A journalism professor at Indiana University, Danielle Kilgo, has analyzed many such protests along a sliding scale of framing structures. At one end is “riot,” which seemed to be the metaphor-of-choice for the television stations over the weekend and was the ruling metaphor for Seattle’s WTO days of rage. Next is “confrontation,” with its emphasis on the skirmishes between shouting protestors and stolid police; the Dakota pipeline protests were a classic example of this context.
Similarly, there is the framework of “spectacle,” with its images of signs, highly emotional participants, celebrities, pink pussy hats, and costumes. Last, and most desired, is “debate,” as one could see in the lead article Monday morning in The Seattle Times, by Lynda Mapes, which quoted many black religious leaders on structural racism and bore the sympathetic headline, “Seattle demonstrations vent anguish, search for healing.”
Prof. Kilgo’s research also found that certain issues rate higher on the “debate” scale. She writes:
My research has found that some protest movements have more trouble than others getting legitimacy. My co-author Summer Harlow and I have studied how local and metropolitan newspapers cover protests. We found that narratives about the Women’s March and anti-Trump protests gave voice to protesters and significantly explored their grievances. On the other end of the spectrum, protests about anti-black racism and indigenous people’s rights received the least legitimizing coverage, with them more often seen as threatening and violent.
Scholars have also defined “the protest paradigm,” in which the media emphasize riot and spectacle. When they do, the public loses interest in the underlying issues and often turns against the protesters. One reason for this paradigm is that reporters are put in a chaotic situation and tend to fall back into familiar stereotypes and imagery, and quote political leaders committed to the status quo.
All this puts protesters in a tricky situation, playing with matches. Their issues and grievances typically have a tough time breaking through to media attention. Dramatic confrontations and novelty can break through, but they risk invoking the protest paradigm and deepening social conflict. Similarly, the long tail of the story normally shifts from the underlying issues to protracted disputes over police behavior, costs, and political fallout. Heads, you win. Tails, I lose?
Doesn’t everybody lose, including the media? Also wonder how the violent attacks on journalists and arrests of journalists impacts media coverage?
Thoughtful piece.
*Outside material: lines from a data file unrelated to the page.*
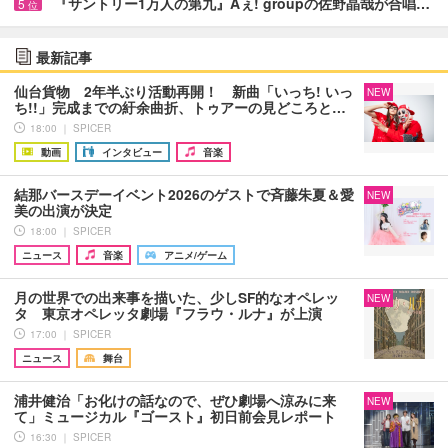
『サントリー1万人の第九』Aぇ! groupの佐野晶哉が合唱…
5
位
最新記事
仙台貨物 2年半ぶり活動再開！ 新曲「いっち! いっ
NEW
ち!!」完成までの紆余曲折、トゥアーの見どころと…
18:00 ｜ SPICER
動画
インタビュー
音楽
結那バースデーイベント2026のゲストで斉藤朱夏＆愛
NEW
美の出演が決定
18:00 ｜ SPICER
ニュース
音楽
アニメ/ゲーム
月の世界での出来事を描いた、少しSF的なオペレッ
NEW
タ 東京オペレッタ劇場『フラウ・ルナ』が上演
17:00 ｜ SPICER
ニュース
舞台
浦井健治「お化けの話なので、ぜひ劇場へ涼みに来
NEW
て」ミュージカル『ゴースト』初日前会見レポート
16:30 ｜ SPICER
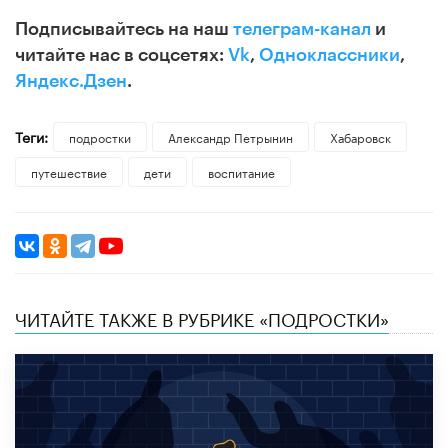
Подписывайтесь на наш
телеграм-канал
и
читайте нас в соцсетях:
Vk
,
Одноклассники
,
Яндекс.Дзен
.
Теги:
подростки
Александр Петрынин
Хабаровск
путешествие
дети
воспитание
ЧИТАЙТЕ ТАКЖЕ В РУБРИКЕ «ПОДРОСТКИ»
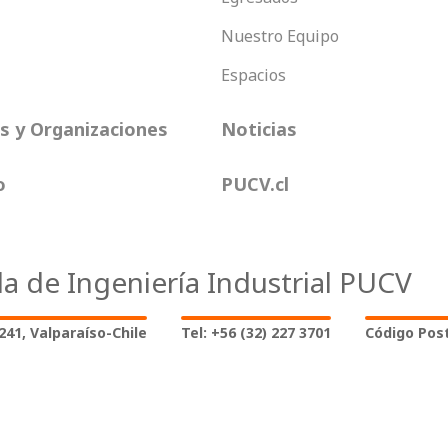
Nuestro Equipo
Espacios
 y Organizaciones
Noticias
o
PUCV.cl
la de Ingeniería Industrial PUCV
2241, Valparaíso-Chile
Tel: +56 (32) 227 3701
Código Post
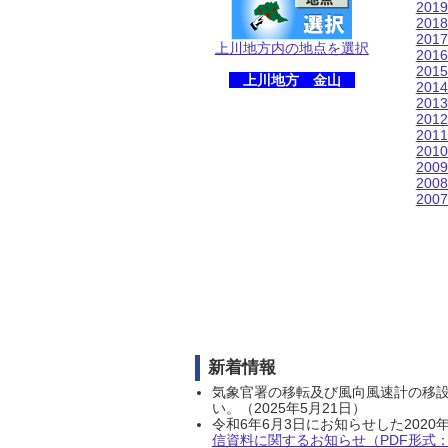
201
201
201
上川地方内の地点を選択
201
201
上川地方 金山
201
201
201
201
201
200
200
200
新着情報
気象官署の移転及び風向風速計の移
い。（2025年5月21日）
令和6年6月3日にお知らせした202
信資料に関するお知らせ（PDF形式：1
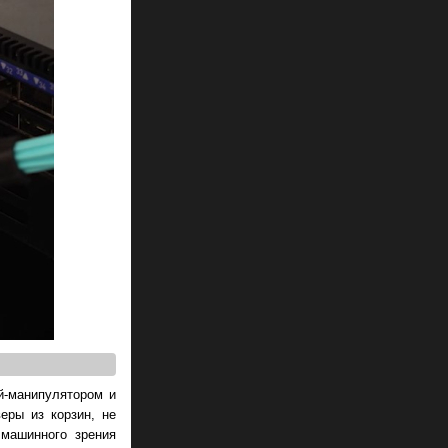
й-манипулятором и
еры из корзин, не
 машинного зрения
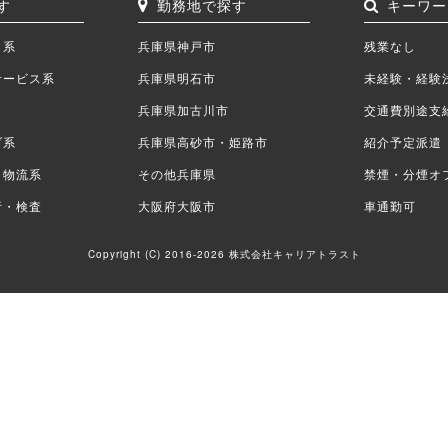
す
勤務地で探す
キーワー
ク系
兵庫県神戸市
残業なし
サービス系
兵庫県明石市
未経験・経験
兵庫県加古川市
交通費別途支
ブ系
兵庫県高砂市・姫路市
紹介予定派遣
・物流系
その他兵庫県
禁煙・分煙オ
析・検査
大阪府大阪市
車通勤可
Copyright (C) 2016-2026 株式会社キャリアトラスト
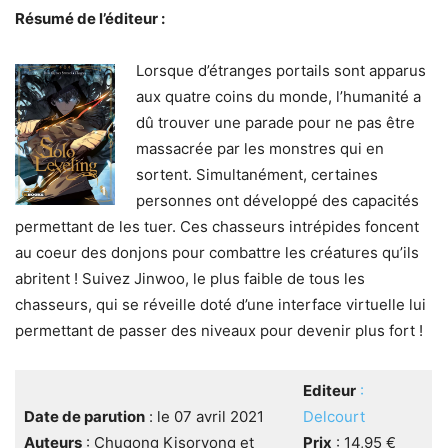
Résumé de l’éditeur :
Lorsque d’étranges portails sont apparus
aux quatre coins du monde, l’humanité a
dû trouver une parade pour ne pas être
massacrée par les monstres qui en
sortent. Simultanément, certaines
personnes ont développé des capacités
permettant de les tuer. Ces chasseurs intrépides foncent
au coeur des donjons pour combattre les créatures qu’ils
abritent ! Suivez Jinwoo, le plus faible de tous les
chasseurs, qui se réveille doté d’une interface virtuelle lui
permettant de passer des niveaux pour devenir plus fort !
Editeur
:
Date de parution
: le 07 avril 2021
Delcourt
Auteurs
: Chugong Kisoryong et
Prix
: 14,95 €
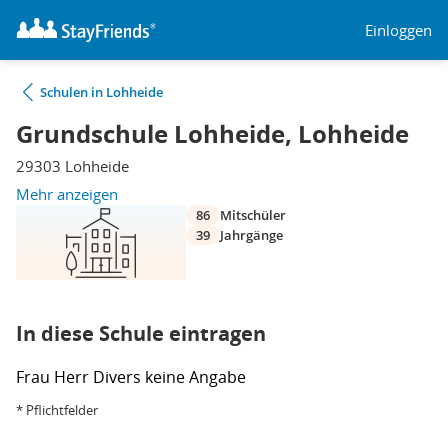
Einloggen
Schulen in Lohheide
Grundschule Lohheide, Lohheide
29303 Lohheide
Mehr anzeigen
86
Mitschüler
39
Jahrgänge
In diese Schule eintragen
Frau
Herr
Divers
keine Angabe
* Pflichtfelder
But only sets the table for me. After a short time, I look for a more definitive
statement of what the protests have done – negative or positive. No fence sitting for a author
of your background and caliber.
The media have been overwhelmingly sympathetic to peaceful protesters of George Floyd’s murder. Then, when rioting and looting starts, they become more or less neutral war correspondents reporting on the looter-police action. They go negative when police seem to use excessive force against non-violent protesters, but havent gone as negative toward violent looters and Molotov-cocktail throwers. They’ve failed to check out who the people are who are setting fires. It’s partly the job of of on-street reporters (interviewing a few violent types, if possible), but more the job of investigative reporters to find out who these people are and why they’re doing it. There must be intelligence agencies who have info on boogaloo, white supremacists, Antifa etc, but i havent seen more than speculation.